BBC reports that the five crew members were inside the lifeboat when it became detached from the fifth deck during a safety drill and fell 10 meters into the water below. Two of the injured suffered life-threatening injuries, BBC reported.

Harmony of the Seas is the world’s biggest cruise ship at more than 227,000 gross tons. The ship has capacity to carry 5,479 guests and is home to about 2,100 crew.

The cruise ship was delivered in May following 32 months of construction at the STX France shipyard in Saint Nazaire, France.

“We’re keeping our colleagues & their families in our thoughts & prayers,” Royal Caribbean said in a statement posted to Twitter.

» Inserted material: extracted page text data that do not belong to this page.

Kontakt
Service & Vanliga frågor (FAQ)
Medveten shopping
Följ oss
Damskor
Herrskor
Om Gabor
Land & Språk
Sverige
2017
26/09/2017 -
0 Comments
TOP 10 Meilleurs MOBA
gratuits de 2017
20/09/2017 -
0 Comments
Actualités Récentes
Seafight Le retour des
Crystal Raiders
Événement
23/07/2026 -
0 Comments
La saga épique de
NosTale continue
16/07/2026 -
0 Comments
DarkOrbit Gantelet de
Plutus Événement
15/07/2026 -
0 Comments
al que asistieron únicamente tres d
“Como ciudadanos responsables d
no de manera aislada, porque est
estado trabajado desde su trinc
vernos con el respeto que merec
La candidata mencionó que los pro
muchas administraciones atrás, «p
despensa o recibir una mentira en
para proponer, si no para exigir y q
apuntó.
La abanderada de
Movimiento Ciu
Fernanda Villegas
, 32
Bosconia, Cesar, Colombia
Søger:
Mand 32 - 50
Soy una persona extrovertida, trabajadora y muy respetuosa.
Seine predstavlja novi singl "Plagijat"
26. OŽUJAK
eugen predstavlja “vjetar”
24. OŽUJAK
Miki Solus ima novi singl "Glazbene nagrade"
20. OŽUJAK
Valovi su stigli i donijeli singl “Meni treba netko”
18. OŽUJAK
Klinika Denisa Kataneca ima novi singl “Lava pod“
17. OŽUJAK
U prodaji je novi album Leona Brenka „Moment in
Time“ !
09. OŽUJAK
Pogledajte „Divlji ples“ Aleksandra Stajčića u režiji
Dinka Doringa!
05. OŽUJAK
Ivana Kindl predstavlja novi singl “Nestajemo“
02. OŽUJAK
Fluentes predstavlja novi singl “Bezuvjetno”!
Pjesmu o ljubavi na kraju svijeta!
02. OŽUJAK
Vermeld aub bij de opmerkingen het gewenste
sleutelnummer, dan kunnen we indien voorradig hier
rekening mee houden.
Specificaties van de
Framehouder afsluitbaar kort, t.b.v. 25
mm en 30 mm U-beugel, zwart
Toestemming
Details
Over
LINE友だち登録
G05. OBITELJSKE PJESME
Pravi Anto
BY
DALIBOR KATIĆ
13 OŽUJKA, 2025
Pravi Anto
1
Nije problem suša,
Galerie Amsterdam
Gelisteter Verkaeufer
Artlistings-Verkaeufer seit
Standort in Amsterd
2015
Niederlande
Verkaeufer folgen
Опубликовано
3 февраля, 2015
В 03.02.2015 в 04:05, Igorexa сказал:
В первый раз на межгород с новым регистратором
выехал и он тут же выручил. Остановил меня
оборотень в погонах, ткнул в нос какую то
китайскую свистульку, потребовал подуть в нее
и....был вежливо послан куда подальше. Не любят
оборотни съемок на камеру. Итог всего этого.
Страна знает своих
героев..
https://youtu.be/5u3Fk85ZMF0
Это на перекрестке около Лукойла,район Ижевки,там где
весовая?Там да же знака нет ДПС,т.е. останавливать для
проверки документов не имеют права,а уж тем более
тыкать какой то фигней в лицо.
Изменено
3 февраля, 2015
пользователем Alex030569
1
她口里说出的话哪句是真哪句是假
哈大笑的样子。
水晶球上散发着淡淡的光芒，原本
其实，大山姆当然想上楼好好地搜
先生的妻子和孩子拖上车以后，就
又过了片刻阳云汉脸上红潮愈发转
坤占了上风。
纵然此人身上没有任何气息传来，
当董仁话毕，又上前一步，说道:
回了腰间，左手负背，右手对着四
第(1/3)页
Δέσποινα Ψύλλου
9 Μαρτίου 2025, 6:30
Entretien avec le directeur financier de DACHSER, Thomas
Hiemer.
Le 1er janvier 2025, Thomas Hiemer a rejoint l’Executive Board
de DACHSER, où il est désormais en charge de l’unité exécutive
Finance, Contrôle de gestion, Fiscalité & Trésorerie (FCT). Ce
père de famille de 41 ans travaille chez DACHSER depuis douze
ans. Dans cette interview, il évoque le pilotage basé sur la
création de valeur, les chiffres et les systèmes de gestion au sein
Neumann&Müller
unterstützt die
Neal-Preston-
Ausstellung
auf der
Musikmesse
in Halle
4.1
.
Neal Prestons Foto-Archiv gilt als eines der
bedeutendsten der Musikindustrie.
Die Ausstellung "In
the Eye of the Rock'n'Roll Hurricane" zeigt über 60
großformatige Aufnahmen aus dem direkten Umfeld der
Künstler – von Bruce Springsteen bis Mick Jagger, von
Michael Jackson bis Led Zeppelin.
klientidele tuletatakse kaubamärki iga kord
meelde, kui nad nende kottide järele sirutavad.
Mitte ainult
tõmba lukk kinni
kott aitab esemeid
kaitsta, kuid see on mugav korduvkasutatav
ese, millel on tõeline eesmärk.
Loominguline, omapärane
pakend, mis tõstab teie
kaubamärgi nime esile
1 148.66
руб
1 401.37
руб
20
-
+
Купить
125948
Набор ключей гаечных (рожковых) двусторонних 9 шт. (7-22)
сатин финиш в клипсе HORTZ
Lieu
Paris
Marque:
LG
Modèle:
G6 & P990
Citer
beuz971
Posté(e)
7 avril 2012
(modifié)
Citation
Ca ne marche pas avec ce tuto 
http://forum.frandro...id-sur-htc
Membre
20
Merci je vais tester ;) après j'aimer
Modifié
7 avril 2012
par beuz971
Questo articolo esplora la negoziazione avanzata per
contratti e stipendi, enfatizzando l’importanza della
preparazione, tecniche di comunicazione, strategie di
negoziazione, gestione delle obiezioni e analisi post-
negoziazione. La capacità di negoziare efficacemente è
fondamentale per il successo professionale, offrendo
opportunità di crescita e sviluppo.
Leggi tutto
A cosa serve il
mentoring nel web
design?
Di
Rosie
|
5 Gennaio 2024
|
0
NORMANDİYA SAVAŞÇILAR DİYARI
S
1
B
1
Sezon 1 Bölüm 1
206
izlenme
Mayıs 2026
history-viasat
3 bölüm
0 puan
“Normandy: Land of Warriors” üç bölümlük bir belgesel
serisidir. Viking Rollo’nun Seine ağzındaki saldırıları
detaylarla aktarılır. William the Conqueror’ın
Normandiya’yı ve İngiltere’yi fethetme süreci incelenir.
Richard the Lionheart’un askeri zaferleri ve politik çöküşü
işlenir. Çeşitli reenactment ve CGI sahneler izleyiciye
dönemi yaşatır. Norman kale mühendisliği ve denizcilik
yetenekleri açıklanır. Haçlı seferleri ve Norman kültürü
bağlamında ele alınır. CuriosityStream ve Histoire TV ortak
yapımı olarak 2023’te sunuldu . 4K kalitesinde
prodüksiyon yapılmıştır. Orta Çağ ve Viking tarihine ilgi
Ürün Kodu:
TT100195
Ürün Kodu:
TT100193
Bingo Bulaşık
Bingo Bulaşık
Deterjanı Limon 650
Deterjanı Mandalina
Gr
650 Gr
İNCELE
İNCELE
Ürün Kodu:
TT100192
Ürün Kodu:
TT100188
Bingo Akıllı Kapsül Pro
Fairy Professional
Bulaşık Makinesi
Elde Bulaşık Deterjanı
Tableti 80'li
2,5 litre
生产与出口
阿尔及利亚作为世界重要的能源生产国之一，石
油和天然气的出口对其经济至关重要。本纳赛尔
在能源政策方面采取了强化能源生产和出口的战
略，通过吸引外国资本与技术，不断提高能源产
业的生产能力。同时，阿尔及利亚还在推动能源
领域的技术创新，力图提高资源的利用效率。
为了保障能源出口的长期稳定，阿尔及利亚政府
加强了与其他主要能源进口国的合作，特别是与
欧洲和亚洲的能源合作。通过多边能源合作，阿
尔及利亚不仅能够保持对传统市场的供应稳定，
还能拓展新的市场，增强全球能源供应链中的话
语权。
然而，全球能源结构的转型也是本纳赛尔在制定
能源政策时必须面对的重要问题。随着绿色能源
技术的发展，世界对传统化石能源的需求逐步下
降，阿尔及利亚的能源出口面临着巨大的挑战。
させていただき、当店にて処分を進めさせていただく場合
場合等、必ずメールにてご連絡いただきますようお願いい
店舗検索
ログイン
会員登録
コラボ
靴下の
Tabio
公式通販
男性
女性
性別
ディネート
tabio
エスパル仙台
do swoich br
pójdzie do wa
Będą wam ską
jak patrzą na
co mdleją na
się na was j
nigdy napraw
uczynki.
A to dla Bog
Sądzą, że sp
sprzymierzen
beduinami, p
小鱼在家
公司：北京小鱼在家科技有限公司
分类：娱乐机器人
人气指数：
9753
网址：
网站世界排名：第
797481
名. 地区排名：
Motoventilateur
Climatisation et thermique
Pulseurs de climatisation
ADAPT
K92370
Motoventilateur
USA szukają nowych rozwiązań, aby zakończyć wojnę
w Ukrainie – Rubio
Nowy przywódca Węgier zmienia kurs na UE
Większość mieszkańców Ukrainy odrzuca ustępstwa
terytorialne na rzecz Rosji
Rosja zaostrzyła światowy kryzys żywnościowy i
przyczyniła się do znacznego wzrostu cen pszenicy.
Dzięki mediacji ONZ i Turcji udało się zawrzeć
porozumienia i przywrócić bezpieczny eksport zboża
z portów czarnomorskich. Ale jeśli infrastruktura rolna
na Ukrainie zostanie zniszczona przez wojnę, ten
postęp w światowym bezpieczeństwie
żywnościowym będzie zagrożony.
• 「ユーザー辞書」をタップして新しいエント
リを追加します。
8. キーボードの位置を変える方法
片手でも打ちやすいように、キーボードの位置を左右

The incident is the latest accident to occur during lifeboat safety drills on board cruise ships. In July, one crew member was killed and three others were injured aboard the Norwegian Breakaway were injured during a rescue boat drill in Bermuda. In 2013, five crew members died and three were injured during a drill aboard the cruise ship Thomson Majesty in the Canary Islands.

Accidents such as these have prompted the Cruise Lines International Association, the largest trade organization serving the international cruise industry, to adopt a policy requiring that “the loading of lifeboats for training purposes is to be performed only while the boat is waterborne and the boat should be lowered and raised with only the lifeboat crew onboard.”

The policy calls for at least one lifeboat on each ship to be filled with crew members equal in number to its certified number of occupants at least every six months for ships with more than 300 crew members.